Pemerintah dan Muhammadiyah Berpotensi Rayakan Idul Adha 2026 Serentak

Pemerintah dan Muhammadiyah Berpotensi Rayakan Idul Adha 2026 Serentak
Foto: Ilustrasi Pemerintah dan Muhammadiyah Berpotensi Rayakan Idul Adha 2026 Serentak.

Umat Islam di Indonesia diperkirakan akan merayakan Hari Raya Idul Adha 1447 Hijriah secara bersamaan pada tahun 2026. Berdasarkan informasi yang dikutip dari Megapolitan, pemerintah dan organisasi keagamaan besar telah memberikan proyeksi terkait waktu pelaksanaan ibadah kurban tersebut.

Pemerintah bersama Nahdlatul Ulama (NU) sejauh ini memprediksi Idul Adha 2026 jatuh pada hari Rabu, 27 Mei 2026. Meskipun telah memiliki prediksi, Kementerian Agama (Kemenag) tetap menjadwalkan sidang isbat untuk menetapkan awal Zulhijah 1447 Hijriah pada Minggu, 17 Mei 2026.

Sidang isbat tersebut akan menjadi rujukan resmi untuk menentukan kapan hari raya tersebut dirayakan di seluruh pelosok negeri.

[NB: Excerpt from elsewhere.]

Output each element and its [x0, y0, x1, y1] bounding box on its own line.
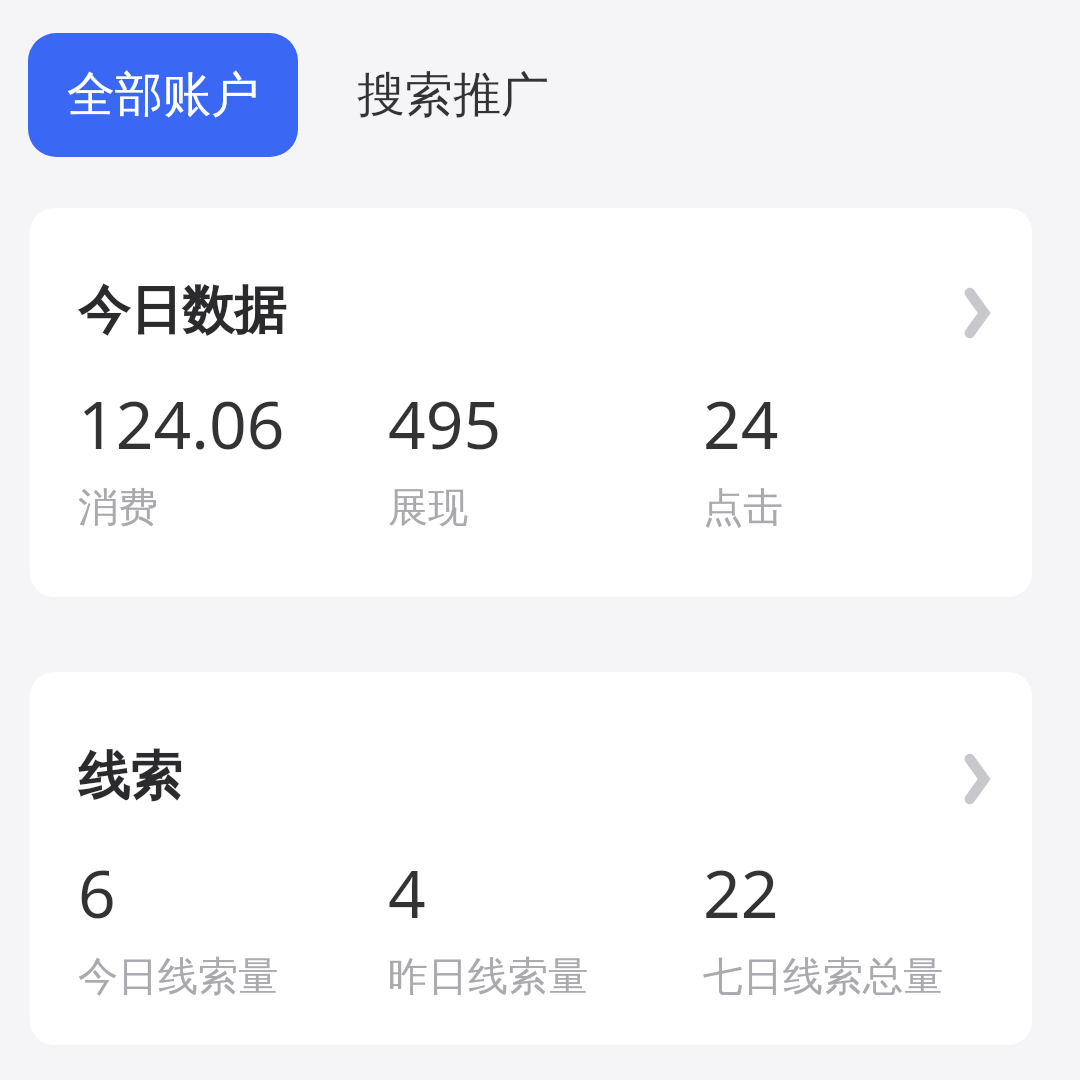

Sementara itu, NU biasanya akan menyelaraskan ketetapannya dengan hasil pengamatan bulan (rukyatul hilal) dan keputusan sidang isbat pemerintah.

Penentuan awal bulan Zulhijah oleh Kemenag dilakukan dengan menggabungkan teknik perhitungan astronomi (hisab) serta pemantauan langsung di lapangan (rukyat). Hal ini dilakukan untuk memastikan posisi hilal atau bulan sabit muda terlihat secara akurat di berbagai wilayah Indonesia.

Data dari Kalender Hijriah Indonesia terbitan Ditjen Bimas Islam Kemenag menunjukkan awal Zulhijah kemungkinan besar dimulai pada 18 Mei 2026. Dengan proyeksi tersebut, maka 10 Zulhijah atau Idul Adha diprediksi jatuh tepat pada Rabu, 27 Mei 2026.

Kemenag mengungkapkan bahwa posisi hilal diperkirakan sudah memenuhi kriteria visibilitas MABIMS. Kriteria tersebut mencakup tinggi hilal minimal 3 derajat dengan sudut elongasi lebih dari 6,4 derajat saat matahari terbenam.

Di sisi lain, Muhammadiyah sudah lebih dahulu menentukan bahwa Idul Adha 1447 Hijriah jatuh pada Rabu Wage, 27 Mei 2026. Keputusan ini diambil melalui metode Kalender Hijriah Global Tunggal (KHGT) yang didasarkan pada perhitungan hisab global.

Pendekatan Nahdlatul Ulama dan Kriteria Global

Nahdlatul Ulama menggunakan standar Imkanur Rukyah Nahdlatul Ulama (IRNU) untuk mengawali setiap bulan Hijriah. Walaupun penetapan resmi baru dilakukan setelah rukyatul hilal pada akhir Zulkaidah, Almanak NU juga mengarahkan Idul Adha 2026 pada tanggal 27 Mei.

Muhammadiyah menetapkan awal Zulhijah mulai Senin Kliwon, 18 Mei 2026, yang berarti Hari Arafah atau 9 Zulhijah akan berlangsung pada Selasa Pon, 26 Mei 2026. Organisasi ini menerapkan Parameter Kalender Global (PKG) sebagai sistem astronomis terpadu.

Penggunaan metode KHGT bertujuan untuk menyatukan awal bulan Hijriah bagi seluruh umat Muslim di dunia tanpa dibatasi oleh sekat wilayah negara. Penentuan ini bertumpu pada keterlihatan bulan sabit di titik manapun secara global.

Menurut penjelasan Muhammadiyah, ijtimak menjelang bulan Zulhijah 1447 Hijriah terjadi pada Sabtu, 16 Mei 2026 pukul 20.01 UTC. Namun, karena belum ada wilayah yang memenuhi syarat keterlihatan hilal pada hari tersebut, maka awal bulan ditetapkan pada 18 Mei 2026.